_Records for this exercise_
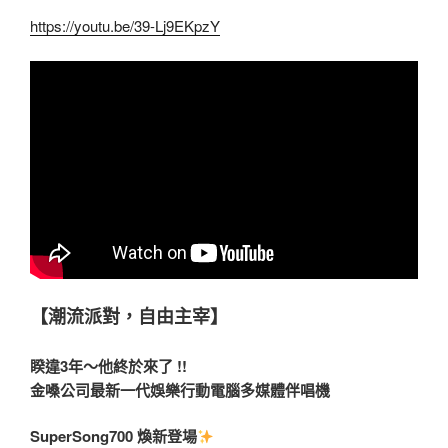
https://youtu.be/39-Lj9EKpzY
【潮流派對，自由主宰】
睽違3年～他終於來了 !!
金嗓公司最新一代娛樂行動電腦多媒體伴唱機
SuperSong700 煥新登場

_Work instructions_
Return the preceding entries verbatim, with the pictures excluded.

_Result for this task_
https://youtu.be/39-Lj9EKpzY
【潮流派對，自由主宰】
睽違3年～他終於來了 !!
金嗓公司最新一代娛樂行動電腦多媒體伴唱機
SuperSong700 煥新登場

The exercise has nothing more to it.